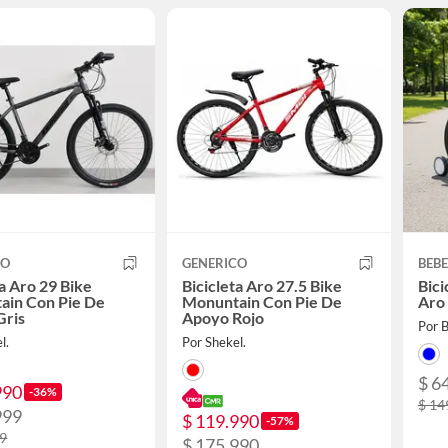
CO
GENERICO
BEBE
ta Aro 29 Bike
Bicicleta Aro 27.5 Bike
Bici
ain Con Pie De
Monuntain Con Pie De
Aro 
Gris
Apoyo Rojo
Por B
l.
Por Shekel.
$ 6
990
-36%
$ 14
999
$ 119.990
-57%
99
$ 175.990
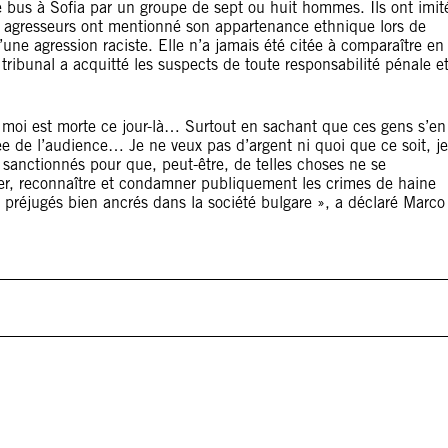
e bus à Sofia par un groupe de sept ou huit hommes. Ils ont imit
es agresseurs ont mentionné son appartenance ethnique lors de
d’une agression raciste. Elle n’a jamais été citée à comparaître en
 tribunal a acquitté les suspects de toute responsabilité pénale e
e moi est morte ce jour-là… Surtout en sachant que ces gens s’en
ée de l’audience… Je ne veux pas d’argent ni quoi que ce soit, je
anctionnés pour que, peut-être, de telles choses ne se
êter, reconnaître et condamner publiquement les crimes de haine
s préjugés bien ancrés dans la société bulgare », a déclaré Marco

☆ ☆ ☆ ☆ ☆

*YOUR ASSIGNMENT*.
Exact repeats of the lines from the first one in the data through the line containing "e moi est morte" make up the answer. Pictures do not.

*ANSWER AREA*.
CO
GENERICO
BEBE
ta Aro 29 Bike
Bicicleta Aro 27.5 Bike
Bici
ain Con Pie De
Monuntain Con Pie De
Aro 
Gris
Apoyo Rojo
Por B
l.
Por Shekel.
$ 6
990
-36%
$ 14
999
$ 119.990
-57%
99
$ 175.990
e bus à Sofia par un groupe de sept ou huit hommes. Ils ont imit
es agresseurs ont mentionné son appartenance ethnique lors de
d’une agression raciste. Elle n’a jamais été citée à comparaître en
 tribunal a acquitté les suspects de toute responsabilité pénale e
e moi est morte ce jour-là… Surtout en sachant que ces gens s’en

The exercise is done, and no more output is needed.